MGM Resorts International recently revealed that a cyberattack that disrupted its operations would cost the company over $100 million in the third quarter.
This colossal breach highlights the pressing need for security awareness training in organisations, big and small, to prevent and mitigate cyber threats. If this news is making you feel nervous that your business is at risk, then you need to call Velocity’s cybersecurity experts immediately.
Here’s a recap of the story we highlighted recently. MGM, one of the world’s largest gambling firms, detected the cyberattack last month and promptly shut down its systems to contain the damage. Customers soon posted images on social media of slot machines displaying error messages and long queues at hotels in Las Vegas. The attack sent shockwaves through the industry and the cybersecurity community, leaving many to wonder how such a breach could occur in a high-profile organisation like MGM.
The hacking group AlphV claimed responsibility for the breach. They are believed to have collaborated with another group known as Scattered Spider to infiltrate MGM’s systems and steal data for extortion. MGM has not confirmed whether a ransom was requested or paid, leaving the situation clouded.
The incident continued to be investigated by the FBI and it serves as a stark reminder that large organisations are still vulnerable to cybercrime, despite substantial security measures. Analysts who have been monitoring the activities of Scattered Spider have noticed an alarming trend where more and more organisations are falling victim to their sophisticated social engineering tactics.
We may never know if the MGM incident occurred because of employee naivety or carelessness, but it underscores why all businesses have an urgent and ongoing need for security awareness training.
This is why you need to pay attention and where we step in:
1. Human Error and Social Engineering: Cybercriminals like those in the Scattered Spider group often exploit human error through social engineering tactics. Employees may unwittingly provide access to sensitive systems or fall prey to phishing attacks. Velocity’s security awareness training can educate staff on recognising and responding to these threats effectively.

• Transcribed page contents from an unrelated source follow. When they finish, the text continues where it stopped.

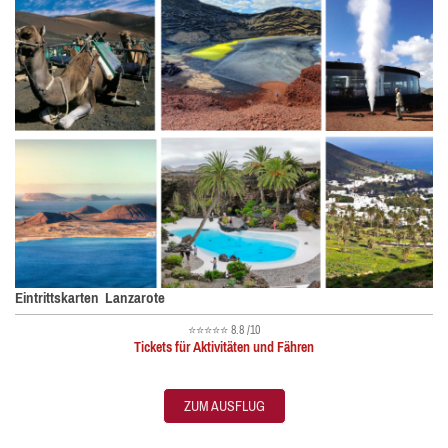
Eintrittskarten Lanzarote
⭐⭐⭐⭐⭐
8.8 /10
Tickets für Aktivitäten und Fähren
ZUM AUSFLUG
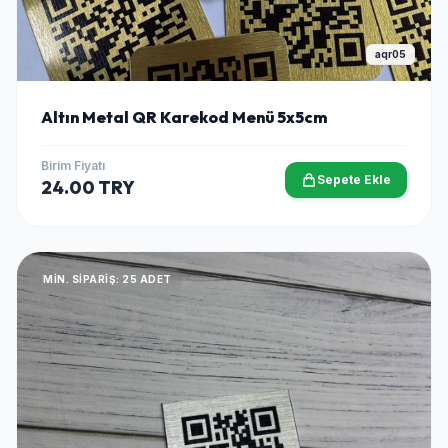
aqr05
Altın Metal QR Karekod Menü 5x5cm
Birim Fiyatı
Sepete Ekle
24.00 TRY
MIN. SIPARIŞ: 25 ADET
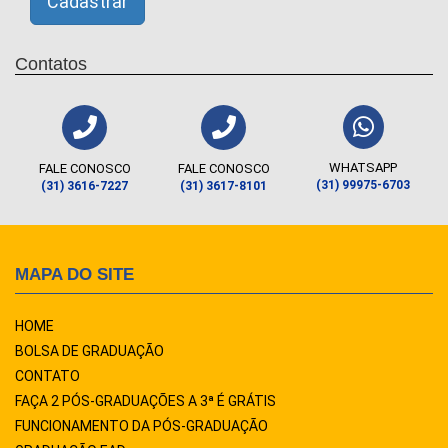
Contatos
WHATSAPP
FALE CONOSCO
FALE CONOSCO
(31) 99975-6703
(31) 3616-7227
(31) 3617-8101
MAPA DO SITE
HOME
BOLSA DE GRADUAÇÃO
CONTATO
FAÇA 2 PÓS-GRADUAÇÕES A 3ª É GRÁTIS
FUNCIONAMENTO DA PÓS-GRADUAÇÃO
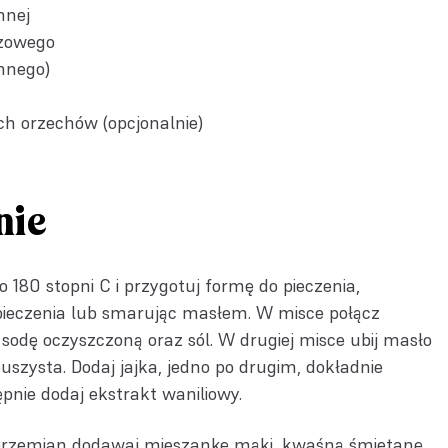
nnej
ązowego
mnego)
ch orzechów (opcjonalnie)
nie
o 180 stopni C i przygotuj formę do pieczenia,
pieczenia lub smarując masłem. W misce połącz
 sodę oczyszczoną oraz sól. W drugiej misce ubij masło
szysta. Dodaj jajka, jedno po drugim, dokładnie
pnie dodaj ekstrakt waniliowy.
 przemian dodawaj mieszankę mąki, kwaśną śmietanę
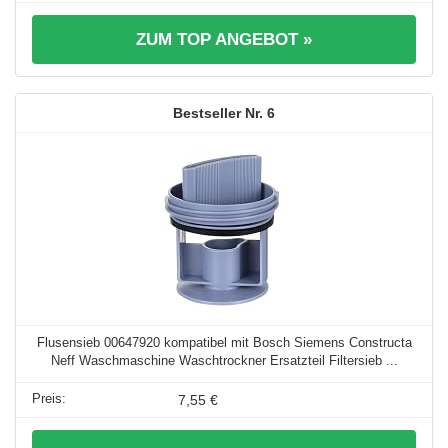
ZUM TOP ANGEBOT »
6
Flusensieb 00647920 kompatibel mit Bosch Siemens Constructa
Neff Waschmaschine Waschtrockner Ersatzteil Filtersieb ...
7,55 €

2. Data Protection: Organisations must prioritise data protection. Velocity’s approach to security awareness training helps employees understand the value of data, how to handle it securely, and the potential consequences of data breaches.
3. Incident Response: Rapid and effective incident response is crucial during a cyberattack. Velocity’s training ensures that employees know their roles and responsibilities in the event of a breach, which can minimise the impact and financial losses.
4. Compliance and Regulations: Imperative for financial services and payments businesses operating in highly regulated markets. Velocity’s security awareness training helps organisations stay compliant with data protection regulations, which often come with hefty fines for non-compliance, or worse still, loss or suspension of a license.
MGM’s staggering $100 million loss serves as a cautionary tale for businesses across industries. Cybersecurity is not just the responsibility of IT departments; it’s a collective effort that requires every employee to be vigilant and well-informed. Velocity tailors’ security awareness training to businesses at every stage of growth recognising the cost of neglecting training can be far more than financial. It can impact customers, reputation and jeopardise business strategy. In an age where cybercriminals are becoming more sophisticated, security awareness training is not a luxury; it’s a necessity.